A company that was involved in the construction of Harare’s Airport Road has approached the High Court seeking to overturn an agreement that it says is shielding businessman Ken Sharpe from prosecution over alleged massive theft of land in the capital.
Local Government minister July Moyo is said to have been instrumental in the signing of a deed of settlement between Harare City Council and Ken Sharpe’s Augur Investments, which is now a subject of two court challenges.
Augur Investments is embroiled in land disputes with its former partners, including Fairclot Investments, trading as Trucking and Construction Pvt Ltd and the new court battle is expected to shed more light into one of the biggest land scandals to rock Harare.
Fairclot was subcontracted by Sharpe’s Augur Investments to construct the Airport Road before the construction company terminated the deal because of a payment dispute.
Following an agreement made on March 26, 2013, Fairclot constructed 2.7 km of the road on behalf of Augur, which was controversially awarded the contract on May 30, 2008, without going to tender.
Under the agreement, Augur was supposed to construct the Airport Road with an understanding that 90% of the costs would be paid in form of the land and 10% in cash.
The tittle deeds for the land that was identified for the deal were supposed to be kept by a private law firm until council approved the road project.
Augur went on to subcontract Fairclot, which stopped work on the road after doing 2.7km due to non-payment.
The dispute was temporarily solved after “Augur pledged as security, stand 654, Pomona Township measuring 273 299 hectares of state land.
Title deeds for the land were kept by lawyers “Messers Coghlan, Welsh and Guest legal practitioners as security for the payment by the first respondent (Augur) of all its indebtedness to the plaintiff (Fairclot),” part of papers filed by the company at the High Court on June 14 read.
Fairclot, who are represented by Mutumbwa Mugabe Legal practioners, was owed US$4,8 million, from which US$3,250 500 was payable in cash and US$1 459 500 was to be paid in form of land or equivalent cash value.

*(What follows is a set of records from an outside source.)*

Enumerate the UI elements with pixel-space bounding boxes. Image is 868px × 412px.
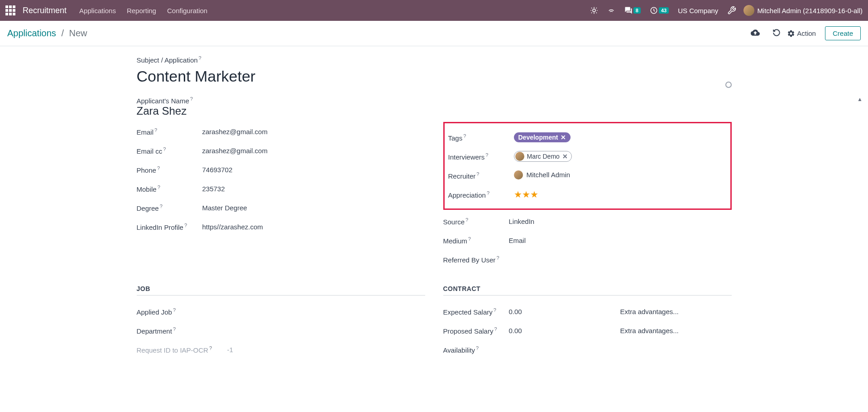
apps-menu-icon[interactable] xyxy=(5,5,15,15)
remove-tag-icon[interactable]: ✕ xyxy=(561,134,566,141)
breadcrumb-root[interactable]: Applications xyxy=(7,28,56,38)
help-icon[interactable]: ? xyxy=(463,133,466,139)
availability-label: Availability? xyxy=(443,345,509,354)
help-icon[interactable]: ? xyxy=(173,307,176,313)
activities-icon[interactable]: 43 xyxy=(650,6,669,15)
interviewers-value[interactable]: Marc Demo✕ xyxy=(514,151,727,162)
left-column: Email?zarashez@gmail.com Email cc?zarash… xyxy=(137,122,425,269)
expected-salary-label: Expected Salary? xyxy=(443,307,509,316)
create-button[interactable]: Create xyxy=(825,26,861,40)
subject-value[interactable]: Content Marketer xyxy=(137,68,732,85)
nav-applications[interactable]: Applications xyxy=(79,7,116,15)
applied-job-label: Applied Job? xyxy=(137,307,202,316)
action-menu[interactable]: Action xyxy=(787,29,816,38)
help-icon[interactable]: ? xyxy=(496,255,499,261)
svg-point-0 xyxy=(593,9,595,12)
breadcrumb-current: New xyxy=(69,28,87,38)
avatar-icon xyxy=(515,152,524,161)
help-icon[interactable]: ? xyxy=(476,345,479,351)
help-icon[interactable]: ? xyxy=(158,184,160,190)
help-icon[interactable]: ? xyxy=(494,326,497,332)
bug-icon[interactable] xyxy=(590,6,598,15)
tools-icon[interactable] xyxy=(727,6,736,15)
linkedin-value[interactable]: https//zarashez.com xyxy=(202,223,425,231)
help-icon[interactable]: ? xyxy=(160,204,163,209)
interviewers-label: Interviewers? xyxy=(448,152,514,161)
avatar-icon xyxy=(514,170,523,179)
cloud-upload-icon[interactable] xyxy=(751,28,760,39)
recruiter-label: Recruiter? xyxy=(448,171,514,180)
tag-pill[interactable]: Development✕ xyxy=(514,132,571,142)
star-icon[interactable]: ★ xyxy=(522,189,530,199)
appreciation-stars[interactable]: ★★★ xyxy=(514,189,727,200)
mobile-value[interactable]: 235732 xyxy=(202,185,425,193)
wifi-icon[interactable] xyxy=(607,6,615,15)
breadcrumb: Applications / New xyxy=(7,28,87,39)
star-icon[interactable]: ★ xyxy=(530,189,538,199)
recruiter-value[interactable]: Mitchell Admin xyxy=(514,170,727,181)
linkedin-label: LinkedIn Profile? xyxy=(137,223,202,231)
proposed-salary-extra[interactable]: Extra advantages... xyxy=(620,327,732,334)
expected-salary-extra[interactable]: Extra advantages... xyxy=(620,308,732,315)
appreciation-label: Appreciation? xyxy=(448,190,514,199)
request-id-label: Request ID to IAP-OCR? xyxy=(137,345,227,354)
degree-value[interactable]: Master Degree xyxy=(202,204,425,212)
mobile-label: Mobile? xyxy=(137,184,202,193)
contract-section-header: CONTRACT xyxy=(443,285,732,296)
tags-value[interactable]: Development✕ xyxy=(514,132,727,142)
help-icon[interactable]: ? xyxy=(154,127,157,133)
phone-label: Phone? xyxy=(137,165,202,174)
help-icon[interactable]: ? xyxy=(157,165,160,171)
remove-user-icon[interactable]: ✕ xyxy=(562,153,568,160)
help-icon[interactable]: ? xyxy=(487,190,489,196)
help-icon[interactable]: ? xyxy=(468,236,471,242)
request-id-value[interactable]: -1 xyxy=(227,346,425,354)
messages-icon[interactable]: 8 xyxy=(624,6,641,15)
kanban-state-icon[interactable] xyxy=(725,82,732,88)
help-icon[interactable]: ? xyxy=(485,152,488,158)
name-value[interactable]: Zara Shez xyxy=(137,105,732,117)
proposed-salary-value[interactable]: 0.00 xyxy=(509,327,620,334)
email-label: Email? xyxy=(137,127,202,136)
company-selector[interactable]: US Company xyxy=(678,7,718,15)
help-icon[interactable]: ? xyxy=(173,326,176,332)
phone-value[interactable]: 74693702 xyxy=(202,166,425,174)
medium-value[interactable]: Email xyxy=(509,237,732,244)
help-icon[interactable]: ? xyxy=(476,171,479,177)
user-pill[interactable]: Marc Demo✕ xyxy=(514,151,572,162)
right-column: Tags?Development✕ Interviewers?Marc Demo… xyxy=(443,122,732,269)
help-icon[interactable]: ? xyxy=(465,217,468,223)
help-icon[interactable]: ? xyxy=(184,223,187,228)
job-section-header: JOB xyxy=(137,285,425,296)
subject-label: Subject / Application? xyxy=(137,55,732,64)
messages-badge: 8 xyxy=(633,7,641,14)
activities-badge: 43 xyxy=(659,7,669,14)
help-icon[interactable]: ? xyxy=(209,345,212,351)
user-name[interactable]: Mitchell Admin (21418909-16-0-all) xyxy=(757,7,863,15)
star-icon[interactable]: ★ xyxy=(514,189,522,199)
app-title[interactable]: Recruitment xyxy=(23,6,67,15)
degree-label: Degree? xyxy=(137,204,202,212)
source-value[interactable]: LinkedIn xyxy=(509,218,732,225)
source-label: Source? xyxy=(443,217,509,226)
tags-label: Tags? xyxy=(448,133,514,142)
help-icon[interactable]: ? xyxy=(199,55,201,61)
highlight-box: Tags?Development✕ Interviewers?Marc Demo… xyxy=(443,122,732,210)
help-icon[interactable]: ? xyxy=(494,307,496,313)
form-sheet: Subject / Application? Content Marketer … xyxy=(120,55,749,359)
scroll-up-icon[interactable]: ▲ xyxy=(857,96,863,102)
proposed-salary-label: Proposed Salary? xyxy=(443,326,509,335)
discard-icon[interactable] xyxy=(772,29,781,38)
control-panel: Applications / New Action Create xyxy=(0,21,868,46)
nav-reporting[interactable]: Reporting xyxy=(127,7,156,15)
help-icon[interactable]: ? xyxy=(163,146,166,152)
nav-configuration[interactable]: Configuration xyxy=(167,7,207,15)
email-value[interactable]: zarashez@gmail.com xyxy=(202,128,425,136)
topbar: Recruitment Applications Reporting Confi… xyxy=(0,0,868,21)
medium-label: Medium? xyxy=(443,236,509,245)
expected-salary-value[interactable]: 0.00 xyxy=(509,308,620,315)
user-avatar[interactable] xyxy=(743,5,754,16)
email-cc-value[interactable]: zarashez@gmail.com xyxy=(202,147,425,155)
name-label: Applicant's Name? xyxy=(137,96,732,105)
help-icon[interactable]: ? xyxy=(190,96,193,102)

“Despite the arbitration award, the first defendant has not paid the amount it owes to the plaintiff in spite of a purported tender of the amount outstanding in RTGS after the enactment of SI133/2019 in February of 2019,” Fairclot said.
In 2013, council was forced to cancel Augur’s Airport Road contract due to non-performance, but by that time, a lot of land had already been transferred to Sharpe’s firm.

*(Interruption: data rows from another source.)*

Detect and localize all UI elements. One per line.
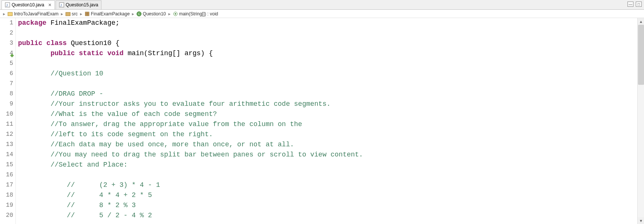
comment-token: //Each data may be used once, more than … [50,141,294,148]
text-token [18,70,50,77]
comment-token: //Question 10 [50,70,103,77]
tab-close-icon[interactable]: ✕ [48,3,51,8]
breadcrumb: ▸ IntroToJavaFinalExam ▸ src ▸ FinalExam… [0,10,644,18]
code-line[interactable]: public static void main(String[] args) { [18,48,637,59]
breadcrumb-src[interactable]: src [65,11,78,17]
scroll-thumb[interactable] [638,25,644,85]
keyword-token: public class [18,39,71,47]
line-number: 9 [0,99,13,109]
code-line[interactable]: //Select and Place: [18,160,637,170]
line-number: 17 [0,180,13,190]
code-line[interactable] [18,28,637,38]
line-number-gutter: 1234567891011121314151617181920 [0,18,16,224]
comment-token: //You may need to drag the split bar bet… [50,151,363,158]
source-folder-icon [65,11,71,17]
code-line[interactable]: //Your instructor asks you to evaluate f… [18,99,637,109]
code-line[interactable]: package FinalExamPackage; [18,18,637,28]
breadcrumb-class[interactable]: C Question10 [136,11,166,17]
line-number: 19 [0,200,13,210]
comment-token: //DRAG DROP - [50,90,103,98]
tab-label: Question10.java [12,2,44,8]
svg-text:J: J [60,3,62,7]
scroll-down-button[interactable]: ▼ [638,217,644,224]
scroll-up-button[interactable]: ▲ [638,18,644,25]
line-number: 10 [0,109,13,119]
code-line[interactable] [18,59,637,69]
code-line[interactable]: // 8 * 2 % 3 [18,200,637,210]
line-number: 13 [0,140,13,150]
chevron-right-icon: ▸ [168,11,171,17]
breadcrumb-project[interactable]: IntroToJavaFinalExam [8,11,59,17]
text-token [18,161,50,168]
line-number: 1 [0,18,13,28]
line-number: 3 [0,38,13,48]
svg-rect-5 [66,12,70,16]
code-line[interactable]: // 5 / 2 - 4 % 2 [18,210,637,221]
text-token [18,151,50,158]
line-number: 8 [0,89,13,99]
vertical-scrollbar[interactable]: ▲ ▼ [637,18,644,224]
line-number: 15 [0,160,13,170]
code-line[interactable]: //To answer, drag the appropriate value … [18,119,637,129]
code-line[interactable] [18,79,637,89]
code-line[interactable]: //left to its code segment on the right. [18,129,637,140]
code-area[interactable]: package FinalExamPackage;public class Qu… [16,18,637,224]
class-icon: C [136,11,142,17]
tab-question10[interactable]: J Question10.java ✕ [2,0,55,9]
comment-token: // 4 * 4 + 2 * 5 [67,191,152,199]
text-token [18,120,50,128]
comment-token: //Select and Place: [50,161,127,168]
svg-marker-13 [10,54,14,57]
chevron-right-icon: ▸ [131,11,135,17]
comment-token: // 5 / 2 - 4 % 2 [67,212,152,219]
line-number: 16 [0,170,13,180]
code-editor[interactable]: 1234567891011121314151617181920 package … [0,18,644,224]
editor-window-controls: — □ [627,2,642,7]
text-token [18,201,67,209]
code-line[interactable]: //You may need to drag the split bar bet… [18,150,637,160]
line-number: 5 [0,59,13,69]
keyword-token: public static void [50,50,127,57]
tab-question15[interactable]: J Question15.java [56,0,102,9]
line-number: 2 [0,28,13,38]
code-line[interactable]: public class Question10 { [18,38,637,48]
method-icon [173,11,178,17]
text-token [18,110,50,118]
code-line[interactable]: // (2 + 3) * 4 - 1 [18,180,637,190]
code-line[interactable]: //What is the value of each code segment… [18,109,637,119]
code-line[interactable]: // 4 * 4 + 2 * 5 [18,190,637,200]
code-line[interactable] [18,170,637,180]
line-number: 18 [0,190,13,200]
keyword-token: package [18,19,50,27]
code-line[interactable]: //DRAG DROP - [18,89,637,99]
line-number: 11 [0,119,13,129]
breadcrumb-label: main(String[]) : void [179,11,218,17]
package-icon [85,11,90,17]
breadcrumb-label: src [72,11,78,17]
text-token [18,90,50,98]
breadcrumb-method[interactable]: main(String[]) : void [173,11,218,17]
maximize-button[interactable]: □ [636,2,642,7]
comment-token: // 8 * 2 % 3 [67,201,136,209]
svg-rect-4 [8,12,12,16]
text-token [18,181,67,189]
chevron-right-icon: ▸ [79,11,83,17]
comment-token: //Your instructor asks you to evaluate f… [50,100,330,108]
editor-tab-bar: J Question10.java ✕ J Question15.java — … [0,0,644,10]
code-line[interactable]: //Each data may be used once, more than … [18,140,637,150]
text-token [18,191,67,199]
svg-text:J: J [6,3,8,7]
line-number: 4 [0,48,13,59]
comment-token: //left to its code segment on the right. [50,131,213,138]
comment-token: //What is the value of each code segment… [50,110,217,118]
code-line[interactable]: //Question 10 [18,69,637,79]
line-number: 6 [0,69,13,79]
text-token: FinalExamPackage; [50,19,119,27]
minimize-button[interactable]: — [627,2,633,7]
text-token: main(String[] args) { [128,50,213,57]
breadcrumb-package[interactable]: FinalExamPackage [85,11,130,17]
text-token [18,141,50,148]
line-number: 14 [0,150,13,160]
text-token [18,50,50,57]
project-icon [8,11,13,17]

Augur demanded a 35% termination fee, which was identified as the Pomona land measuring 40 665 hectares.
The High Court, however, granted an award of $3 million in favour of Augur which was successfully challenged by the local authority.
Augur appealed and before the matter was heard, the deed of settlement was signed, and Sharpe took the land.
In May, a deed of settlement was signed between Moyo, Augur and Harare City Council which “gave present and future immunity to Augur and associates, and transfer of Stand 654 Pomona Township to Augur.
“The deed was assigned without Fairclot’s knowledge, despite the said land being pledged to them as security.
Sharpe immediately moved the stand to Doorex Pvt Ltd, his shelf company and started selling residential stands.
“The agreement is fraudulent and contra to the public policy of Zimbabwe,” Fairclot argued.
“The agreement seeks to defeat a lawful judgment of the High Court being the High Court judgment by Justice Muremba Number HH-727-18 in case No HC7445/17.
“The deed of settlement was executed without the authority of the president of the Republic of Zimbabwe, the interested party herein.”
Fairclot added: “The deed of settlement was executed without the authority of the City of Harare.
“More fully those who executed it on behalf of City of Harare lacked the requisite authority from the same.”
The deed of settlement, Fairclot said, should be set aside, in terms of common law because President Emmerson Mnangagwa did not sign the power of attorney to enable transfer of the property and that the property was transferred in the absence of the original deed, which was held in escrow by Goghlan, Welsh and Guest.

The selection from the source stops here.